| REQUIREMENT |
Reproduce the data that follows character for character, but omit its pictures.

....

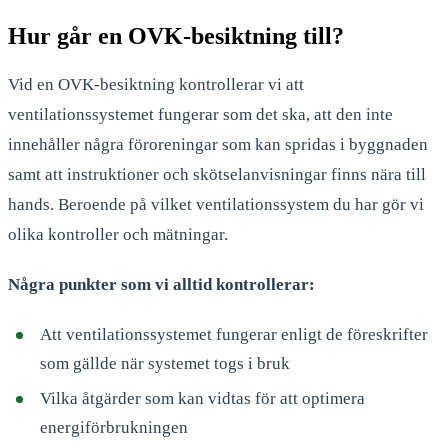
Hur går en OVK-besiktning till?
Vid en OVK-besiktning kontrollerar vi att
ventilationssystemet fungerar som det ska, att den inte
innehåller några föroreningar som kan spridas i byggnaden
samt att instruktioner och skötselanvisningar finns nära till
hands. Beroende på vilket ventilationssystem du har gör vi
olika kontroller och mätningar.
Några punkter som vi alltid kontrollerar:
Att ventilationssystemet fungerar enligt de föreskrifter
som gällde när systemet togs i bruk
Vilka åtgärder som kan vidtas för att optimera
energiförbrukningen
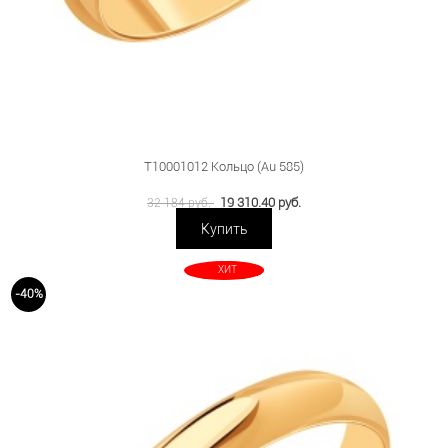
Т10001012 Кольцо (Au 585)
19 310.40 руб.
32 184 руб.
Купить
ХИТ
-40%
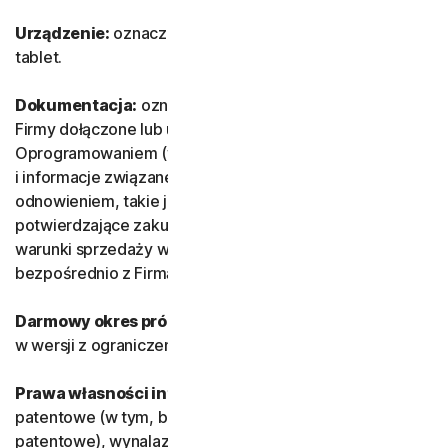
Urządzenie:
oznacza komputer, laptop, smartfon lub
tablet.
Dokumentacja:
oznacza dokumenty i informacje od
Firmy dołączone lub udostępnione wraz z Usługą i/lub
Oprogramowaniem (w tym między innymi opakowanie
i informacje związane z zakupem, subskrypcją lub
odnowieniem, takie jak paragon lub wiadomość e-mail
potwierdzające zakup, subskrypcję lub odnowienie albo
warunki sprzedaży w przypadku transakcji zawieranych
bezpośrednio z Firmą).
Darmowy okres próbny:
usługa oferowana bezpłatnie
w wersji z ograniczeniem czasowym lub bez.
Prawa własności intelektualnej:
oznaczają prawa
patentowe (w tym, bez ograniczeń, wnioski i zgłoszenia
patentowe), wynalazki, prawa autorskie, tajemnice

....

| SOLUTION TO THIS TASK |
Hur går en OVK-besiktning till?
Vid en OVK-besiktning kontrollerar vi att
ventilationssystemet fungerar som det ska, att den inte
innehåller några föroreningar som kan spridas i byggnaden
samt att instruktioner och skötselanvisningar finns nära till
hands. Beroende på vilket ventilationssystem du har gör vi
olika kontroller och mätningar.
Några punkter som vi alltid kontrollerar:
Att ventilationssystemet fungerar enligt de föreskrifter
som gällde när systemet togs i bruk
Vilka åtgärder som kan vidtas för att optimera
energiförbrukningen
Т10001012 Кольцо (Au 585)
19 310.40 руб.
32 184 руб.
Купить
ХИТ
-40%
Urządzenie:
oznacza komputer, laptop, smartfon lub
tablet.
Dokumentacja:
oznacza dokumenty i informacje od
Firmy dołączone lub udostępnione wraz z Usługą i/lub
Oprogramowaniem (w tym między innymi opakowanie
i informacje związane z zakupem, subskrypcją lub
odnowieniem, takie jak paragon lub wiadomość e-mail
potwierdzające zakup, subskrypcję lub odnowienie albo
warunki sprzedaży w przypadku transakcji zawieranych
bezpośrednio z Firmą).
Darmowy okres próbny:
usługa oferowana bezpłatnie
w wersji z ograniczeniem czasowym lub bez.
Prawa własności intelektualnej:
oznaczają prawa
patentowe (w tym, bez ograniczeń, wnioski i zgłoszenia
patentowe), wynalazki, prawa autorskie, tajemnice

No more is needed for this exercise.